Bob Payne: [00:14:29] Yep yeah at LitheSpeed we are focused a lot on leadership and transformational leadership as well. So most of our transformations start with with that sort of sponsorship but we've also started to try to create a path because management and leadership we're not as well represented in early agile thinking mistakenly. I mean Sanjiv wrote the managing agile projects in 2005 and you know we started the agile leadership academy and then follow on. You know we created that. Now we're starting to see things like Certified Agile leadeR and other programs for organizational leadership to really understand this which lean always had nice and is odd that that agile has taken as long to yes the teams and the ecosystem that the teams live in.
Bob Payne: [00:15:34] That's right. And speaking of LitheSpeed we're going to be there tomorrow and Friday my cohort from Icon Brian Aho and I are going to be at LitheSpeed.

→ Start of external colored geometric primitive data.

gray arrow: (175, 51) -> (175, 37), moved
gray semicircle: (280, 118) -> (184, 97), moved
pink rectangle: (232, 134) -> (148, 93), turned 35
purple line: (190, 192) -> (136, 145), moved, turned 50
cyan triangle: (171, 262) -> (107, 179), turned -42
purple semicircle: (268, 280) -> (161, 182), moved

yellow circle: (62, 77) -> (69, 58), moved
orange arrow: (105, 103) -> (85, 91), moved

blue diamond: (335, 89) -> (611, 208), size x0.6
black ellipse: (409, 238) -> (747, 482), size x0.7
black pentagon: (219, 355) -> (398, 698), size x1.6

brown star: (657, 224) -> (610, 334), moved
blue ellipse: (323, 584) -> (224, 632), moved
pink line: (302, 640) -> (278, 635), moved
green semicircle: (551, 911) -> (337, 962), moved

Bob Payne: [00:15:42] Doing the DevOps.
Dan James: [00:15:42] And and training the SAFe version, the Scaled Agile version, of the DevOps course, which they accumulated from Icon. Mark Ricks for the last two years has been developing this and he and I and Brian have been teaching this now for the last nine months. But now we get to teach the SAFe version of it.

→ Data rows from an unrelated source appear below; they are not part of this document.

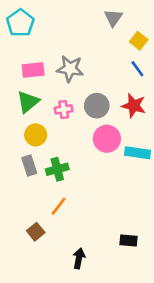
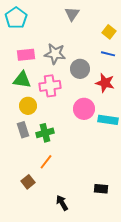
gray triangle: (113, 18) -> (72, 14), moved
blue line: (137, 69) -> (108, 54), turned -40
green triangle: (28, 102) -> (22, 80), turned 48
gray circle: (97, 106) -> (80, 69), moved
pink cross: (64, 109) -> (50, 86), size x1.5
black arrow: (79, 258) -> (62, 203), turned -42

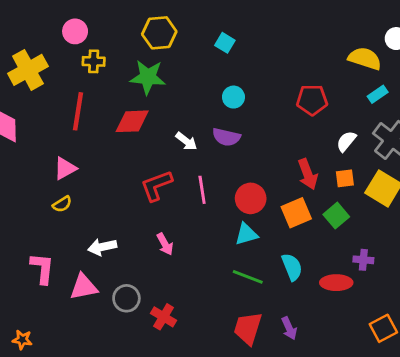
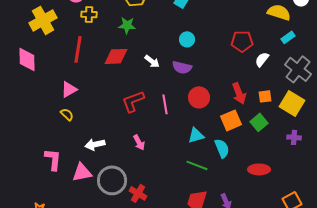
green star: (148, 77) -> (127, 25), size x0.7
white arrow: (186, 141) -> (152, 61), moved
white semicircle: (346, 141) -> (262, 59), moved
red circle: (251, 198) -> (199, 97), moved
yellow semicircle: (62, 204) -> (67, 114), turned -104
purple cross: (363, 260) -> (294, 137), moved
cyan semicircle: (292, 267) -> (222, 148), moved
gray circle: (126, 298) -> (112, 180), size x1.5

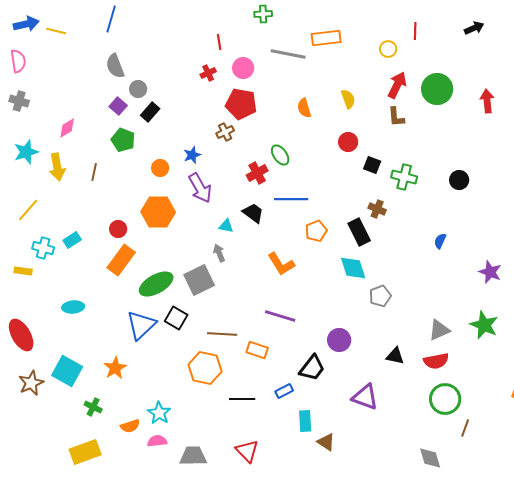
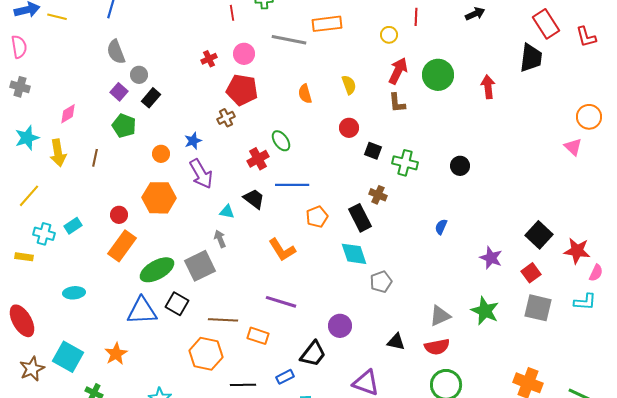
red line: (219, 42) -> (232, 13), moved
blue triangle: (141, 325) -> (142, 311), turned 40

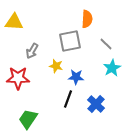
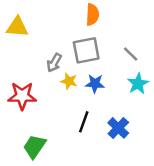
orange semicircle: (87, 19) -> (92, 15), moved
gray arrow: (32, 51) -> (54, 63), moved
blue star: (76, 77) -> (95, 84), moved

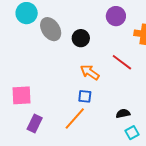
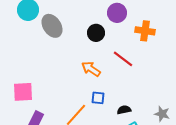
black circle: (81, 38) -> (96, 33), moved
blue square: (85, 96) -> (98, 98), moved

Dan James: [00:16:01] It's now fully integrated into the Scaled Agile Framework they've added a few things to make it integrate a whole continuous exploration. So we turn DevOps into a scientific experiment.
Bob Payne: [00:16:10] right.
Dan James: [00:16:11] And small experiments just like Toyota did 75 years.
Bob Payne: [00:16:15] back to the future, i'm charging my flux capacitor even as we speak.
Dan James: [00:16:19] Exactly
Bob Payne: [00:16:21] Well thank you very much Dan great great having you here.
Dan James: [00:16:24] My pleasure.
Bob Payne: [00:16:25] Glad you're able to speak at the conference and come to Agile DC as well if you're interested. That's the large local cross vendor conference.
Dan James: [00:16:37] And that's in October right?
Bob Payne: [00:16:39] Yeah it is yeah. I'm the chair.
Dan James: [00:16:41] Yeah and I'll be out here for the Scaled Agile Summit as well, the global summit in October so.
Bob Payne: [00:16:45] Great. Well we'll see you at both those events and thanks.
Dan James: [00:16:48] awesome. Thanks Bob.
Bob Payne: [00:16:49] You're welcome.